_Provided records_
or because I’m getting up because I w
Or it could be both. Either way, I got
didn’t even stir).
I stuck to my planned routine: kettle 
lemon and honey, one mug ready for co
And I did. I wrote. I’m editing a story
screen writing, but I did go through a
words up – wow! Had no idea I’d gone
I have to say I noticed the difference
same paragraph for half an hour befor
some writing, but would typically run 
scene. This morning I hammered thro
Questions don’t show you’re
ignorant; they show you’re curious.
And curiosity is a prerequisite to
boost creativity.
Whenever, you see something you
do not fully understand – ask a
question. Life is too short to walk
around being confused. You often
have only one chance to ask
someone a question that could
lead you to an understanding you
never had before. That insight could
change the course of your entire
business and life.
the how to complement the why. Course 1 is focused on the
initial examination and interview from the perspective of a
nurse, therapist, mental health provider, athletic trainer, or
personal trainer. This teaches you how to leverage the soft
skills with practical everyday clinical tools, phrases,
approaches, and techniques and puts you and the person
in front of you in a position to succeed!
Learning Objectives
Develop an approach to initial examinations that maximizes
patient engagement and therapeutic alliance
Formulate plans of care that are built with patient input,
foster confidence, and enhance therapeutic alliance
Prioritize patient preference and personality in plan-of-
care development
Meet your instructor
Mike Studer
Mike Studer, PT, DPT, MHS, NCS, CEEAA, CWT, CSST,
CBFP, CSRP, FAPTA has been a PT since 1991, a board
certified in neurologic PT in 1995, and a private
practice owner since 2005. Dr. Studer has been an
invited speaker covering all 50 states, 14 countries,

_Exercise requirements_
Write out the listing exactly, keeping every character.

_Exercise solution_
or because I’m getting up because I w
Or it could be both. Either way, I got
didn’t even stir).
I stuck to my planned routine: kettle 
lemon and honey, one mug ready for co
And I did. I wrote. I’m editing a story
screen writing, but I did go through a
words up – wow! Had no idea I’d gone
I have to say I noticed the difference
same paragraph for half an hour befor
some writing, but would typically run 
scene. This morning I hammered thro
Questions don’t show you’re
ignorant; they show you’re curious.
And curiosity is a prerequisite to
boost creativity.
Whenever, you see something you
do not fully understand – ask a
question. Life is too short to walk
around being confused. You often
have only one chance to ask
someone a question that could
lead you to an understanding you
never had before. That insight could
change the course of your entire
business and life.
the how to complement the why. Course 1 is focused on the
initial examination and interview from the perspective of a
nurse, therapist, mental health provider, athletic trainer, or
personal trainer. This teaches you how to leverage the soft
skills with practical everyday clinical tools, phrases,
approaches, and techniques and puts you and the person
in front of you in a position to succeed!
Learning Objectives
Develop an approach to initial examinations that maximizes
patient engagement and therapeutic alliance
Formulate plans of care that are built with patient input,
foster confidence, and enhance therapeutic alliance
Prioritize patient preference and personality in plan-of-
care development
Meet your instructor
Mike Studer
Mike Studer, PT, DPT, MHS, NCS, CEEAA, CWT, CSST,
CBFP, CSRP, FAPTA has been a PT since 1991, a board
certified in neurologic PT in 1995, and a private
practice owner since 2005. Dr. Studer has been an
invited speaker covering all 50 states, 14 countries,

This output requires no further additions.